そもそも、昨年「日本人以外のだれか」がどのようなノーベル賞を取ったのかを誰も覚えていない。「日本人かどうかなんてどうでもいいんだよ!」なんていうみみっちいツッコミよりも、「でかいメディアがノーベル賞の話題を扱ってくれてありがたい!」という感謝の方がでかい。そういう規模、そういうレイヤーの話に感じる。


「科学情報の伝わりづらさ」たるや……。平和賞や文学賞、経済学賞はともかく、物理学賞や医学生理学賞は悲惨である。医学の話題でイベルメクチンばかり覚えているほうがどちらかというと不自然なのだけれど、日本人が関わったというだけで我々の脳内には実際、記憶が定着してしまうものだ。日本人が関わっていない科学業績を伝えるのは本当に大変である。そう、科学情報コミュニケーションの話。


科学の話というのはとっかかりがすごく難しくて、情報の受け手に「あ、これ、自分ごとだ!」と思ってもらうのにとんでもなく高いハードルがある。次にあげるのもまたインターネット・コロシアムでよく有識者から出る文句であるが、受賞者に対する質問で「その研究は何の役に立つんですか」がボコボコにされるシーンを目にする、あれだって要は、一般の人にとってその研究成果を自分ごとにしてもらうにはどうしたらいいかとなんとなく感じ取った記者なりのセリフに違いない(それにしても語彙が少ないとは思うが)。許してやれよと思う。話題にするだけマシだ。「その研究はぼくは興味ないんで質問しません」のほうがよっぽどタチが悪い。お昼の失言系のテレビで有名司会者が「ネコもシャクシもノーベル賞の話題で盛り上がっていますけれども、どうせ我々には関係のない頭のいい話ですから、放っておいてネコチャンの話をしましょう」とか言い出す世界線よりずっといい。
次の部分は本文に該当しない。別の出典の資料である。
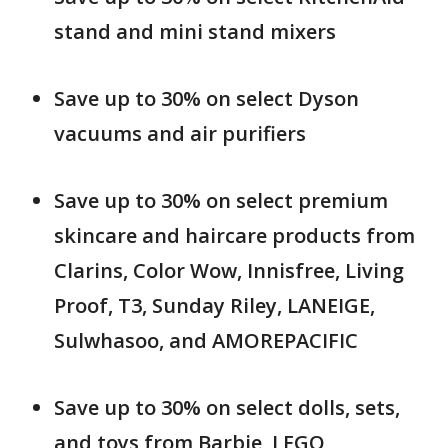
stand and mini stand mixers
Save up to 30% on select Dyson
vacuums and air purifiers
Save up to 30% on select premium
skincare and haircare products from
Clarins, Color Wow, Innisfree, Living
Proof, T3, Sunday Riley, LANEIGE,
Sulwhasoo, and AMOREPACIFIC
Save up to 30% on select dolls, sets,
and toys from Barbie, LEGO,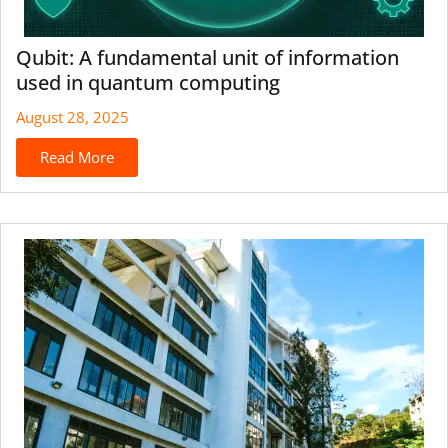
Qubit: A fundamental unit of information
used in quantum computing
August 28, 2025
Read More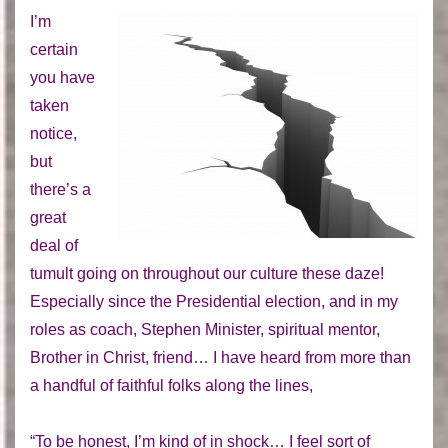
I’m
certain
you have
taken
notice,
but
there’s a
great
deal of
tumult going on throughout our culture these daze!
Especially since the Presidential election, and in my
roles as coach, Stephen Minister, spiritual mentor,
Brother in Christ, friend… I have heard from more than
a handful of faithful folks along the lines,
“To be honest, I’m kind of in shock… I feel sort of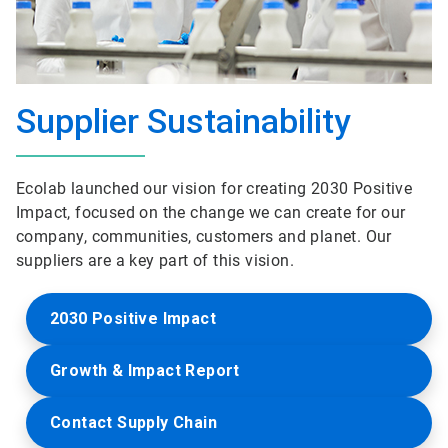
Supplier Sustainability
Ecolab launched our vision for creating 2030 Positive
Impact, focused on the change we can create for our
company, communities, customers and planet. Our
suppliers are a key part of this vision.
2030 Positive Impact
Growth & Impact Report
Contact Supply Chain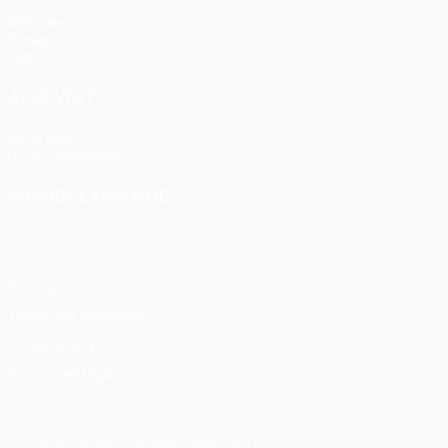
Matches
Draws
Teams
ALSO VISIT
UEFA.com
UEFA Foundation
CHANGE LANGUAGE
English
Français
Deutsch
Русский
Español
Italiano
Portu
Privacy
Terms and conditions
Cookie policy
Privacy settings
© 1998-2026 UEFA. All rights reserved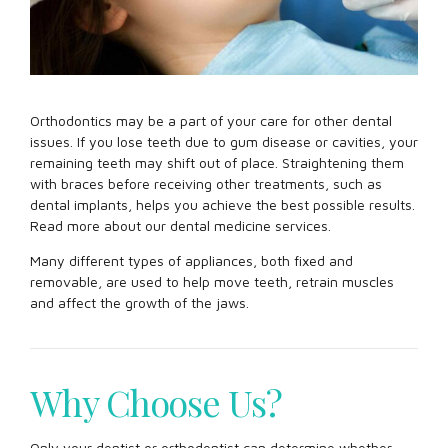
Orthodontics may be a part of your care for other dental
issues. If you lose teeth due to gum disease or cavities, your
remaining teeth may shift out of place. Straightening them
with braces before receiving other treatments, such as
dental implants, helps you achieve the best possible results.
Read more about our dental medicine services.
Many different types of appliances, both fixed and
removable, are used to help move teeth, retrain muscles
and affect the growth of the jaws.
Why Choose Us?
Only your dentist or orthodontist can determine whether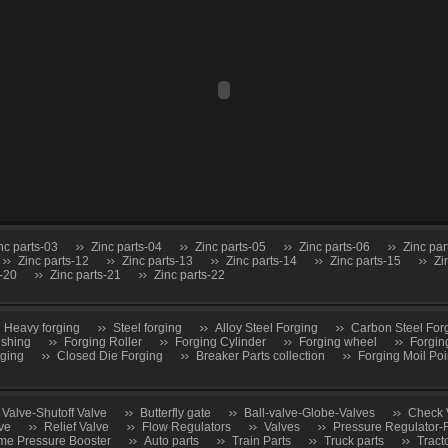
nc parts-03
Zinc parts-04
Zinc parts-05
Zinc parts-06
Zinc par
Zinc parts-12
Zinc parts-13
Zinc parts-14
Zinc parts-15
Zi
s-20
Zinc parts-21
Zinc parts-22
Heavy forging
Steel forging
Alloy Steel Forging
Carbon Steel For
ushing
Forging Roller
Forging Cylinder
Forging wheel
Forgin
rging
Closed Die Forging
Breaker Parts collection
Forging Moil Poi
 Valve-Shutoff Valve
Butterfly gate
Ball-valve-Globe-Valves
Check 
ve
Relief Valve
Flow Regulators
Valves
Pressure Regulator-
me Pressure Booster
Auto parts
Train Parts
Truck parts
Tract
「日本人が取った!」ということでまずは目を引く。そして、「この日本人が取ったノーベル賞とはいかに名誉なことで、なぜそんな名誉をこの人が取れたのか」という流れで、研究の具体的な内容を、テレビ局がカネをかけてやとったイラストレーターやデザイナーの描き起こし・作り起こしのテロップできちんと説明していく。ここまでやってようやく、一年に何度もない「お茶の間に科学情報が放送され、スクショがツイッターに拡散される状態」が完成する。科学者の家族関係なんてどうでもいい、科学には関係ない、という怒りについて、ぼくもまったくその通りだと思う一方、変な話、そうやって「身近に感じた人」が発見した事実とはどんなものだったのだろうと、あとから科学を探究しようと思う人が数百人でも増えればそれはいいことなのではないか。
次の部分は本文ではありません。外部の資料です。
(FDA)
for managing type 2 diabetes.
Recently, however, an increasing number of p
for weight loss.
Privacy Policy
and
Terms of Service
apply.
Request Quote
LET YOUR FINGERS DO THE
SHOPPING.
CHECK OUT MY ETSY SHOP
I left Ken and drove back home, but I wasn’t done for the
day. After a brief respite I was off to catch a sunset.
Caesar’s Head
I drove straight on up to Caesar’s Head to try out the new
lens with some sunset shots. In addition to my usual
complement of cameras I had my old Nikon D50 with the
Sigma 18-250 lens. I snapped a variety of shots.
「なんでも日本人ってだけで取り上げるマスコミ(笑)」という冷笑がある種のブームになったきっかけは、THE YELLOW MONKEYの「乗客に日本人はいませんでした いませんでした いませんでした いませんでした」がヒットしたことだと勝手に接続している。あれだってきっと、現場ではたらく人たちにとっては必要な報道だった、「そんなのやめろ」という外野の声以上にその声を必要として役に立てていた人がいたはずのに、冷笑して茶化したものがロックの皮を被って人口に膾炙してしまった(元の曲はいい曲だがその部分ばかり有名になったのでイエモンもしんどかったのではないか)。ぼくは背景を知らずに外野がヤジを飛ばすことがロックのいいところでもあり悪いところだとも思っていて、でもそんなことは、ロックバンドを名乗る人たちもとっくに考えているので、是非を問わず曲の良さだけを語ればよいと思うのだけれども、少なくとも「日本人がどうたらとか言わずにノーベル賞の報道をもっとフラットにしろ」という人たちの大半はイエモンのあの歌からうまく進化できていないのではないか、と少し気になっているのである。